[Bounding box prediction data]
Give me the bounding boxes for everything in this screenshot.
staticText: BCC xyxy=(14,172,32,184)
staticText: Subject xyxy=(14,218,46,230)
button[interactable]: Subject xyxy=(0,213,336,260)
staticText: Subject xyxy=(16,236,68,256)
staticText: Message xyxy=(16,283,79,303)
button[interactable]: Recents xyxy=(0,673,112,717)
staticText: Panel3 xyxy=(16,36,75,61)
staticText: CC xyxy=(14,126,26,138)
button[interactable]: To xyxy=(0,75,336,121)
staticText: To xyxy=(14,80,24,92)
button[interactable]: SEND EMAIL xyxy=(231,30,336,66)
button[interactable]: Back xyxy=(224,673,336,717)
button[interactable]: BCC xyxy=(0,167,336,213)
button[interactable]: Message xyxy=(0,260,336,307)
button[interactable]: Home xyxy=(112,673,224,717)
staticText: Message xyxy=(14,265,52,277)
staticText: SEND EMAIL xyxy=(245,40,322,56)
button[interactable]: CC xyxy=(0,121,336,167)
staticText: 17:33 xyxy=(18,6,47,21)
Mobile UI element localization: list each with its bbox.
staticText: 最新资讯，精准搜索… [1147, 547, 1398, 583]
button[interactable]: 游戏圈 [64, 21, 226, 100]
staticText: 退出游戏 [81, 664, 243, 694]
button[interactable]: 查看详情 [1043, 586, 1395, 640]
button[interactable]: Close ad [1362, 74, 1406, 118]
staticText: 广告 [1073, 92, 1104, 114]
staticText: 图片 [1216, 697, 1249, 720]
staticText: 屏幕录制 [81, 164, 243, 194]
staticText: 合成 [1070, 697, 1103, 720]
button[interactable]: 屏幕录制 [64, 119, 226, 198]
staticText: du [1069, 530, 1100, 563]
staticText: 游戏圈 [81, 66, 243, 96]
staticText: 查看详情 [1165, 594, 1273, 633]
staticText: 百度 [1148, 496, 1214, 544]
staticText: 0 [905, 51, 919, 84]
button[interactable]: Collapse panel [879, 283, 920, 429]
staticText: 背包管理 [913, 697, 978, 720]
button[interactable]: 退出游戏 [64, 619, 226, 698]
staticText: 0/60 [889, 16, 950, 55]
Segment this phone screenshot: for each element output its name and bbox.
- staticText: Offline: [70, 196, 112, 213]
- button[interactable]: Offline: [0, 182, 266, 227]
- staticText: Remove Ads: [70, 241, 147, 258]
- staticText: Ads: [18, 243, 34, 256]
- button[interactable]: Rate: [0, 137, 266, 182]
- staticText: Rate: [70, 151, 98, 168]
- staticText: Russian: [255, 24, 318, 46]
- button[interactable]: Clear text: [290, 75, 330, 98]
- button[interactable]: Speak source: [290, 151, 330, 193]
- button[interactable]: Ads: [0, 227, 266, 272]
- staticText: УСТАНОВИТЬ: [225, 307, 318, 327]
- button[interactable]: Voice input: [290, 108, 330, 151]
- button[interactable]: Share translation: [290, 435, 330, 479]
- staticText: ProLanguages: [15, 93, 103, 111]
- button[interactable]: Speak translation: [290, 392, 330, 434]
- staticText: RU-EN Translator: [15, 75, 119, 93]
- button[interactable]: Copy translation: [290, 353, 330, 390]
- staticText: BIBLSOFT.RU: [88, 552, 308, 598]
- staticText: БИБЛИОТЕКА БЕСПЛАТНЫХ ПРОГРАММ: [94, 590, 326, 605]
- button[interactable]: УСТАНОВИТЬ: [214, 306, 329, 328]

What this task involves
Once the line with "Segment this phone" is found, transcribe it and each line after it through the final line of the entries, exactly and only.

Written answer
Segment this phone screenshot: for each element output its name and bbox.
- staticText: Offline: [70, 196, 112, 213]
- button[interactable]: Offline: [0, 182, 266, 227]
- staticText: Remove Ads: [70, 241, 147, 258]
- staticText: Ads: [18, 243, 34, 256]
- button[interactable]: Rate: [0, 137, 266, 182]
- staticText: Rate: [70, 151, 98, 168]
- staticText: Russian: [255, 24, 318, 46]
- button[interactable]: Clear text: [290, 75, 330, 98]
- button[interactable]: Speak source: [290, 151, 330, 193]
- button[interactable]: Ads: [0, 227, 266, 272]
- staticText: УСТАНОВИТЬ: [225, 307, 318, 327]
- button[interactable]: Voice input: [290, 108, 330, 151]
- button[interactable]: Share translation: [290, 435, 330, 479]
- staticText: ProLanguages: [15, 93, 103, 111]
- button[interactable]: Speak translation: [290, 392, 330, 434]
- staticText: RU-EN Translator: [15, 75, 119, 93]
- button[interactable]: Copy translation: [290, 353, 330, 390]
- staticText: BIBLSOFT.RU: [88, 552, 308, 598]
- staticText: БИБЛИОТЕКА БЕСПЛАТНЫХ ПРОГРАММ: [94, 590, 326, 605]
- button[interactable]: УСТАНОВИТЬ: [214, 306, 329, 328]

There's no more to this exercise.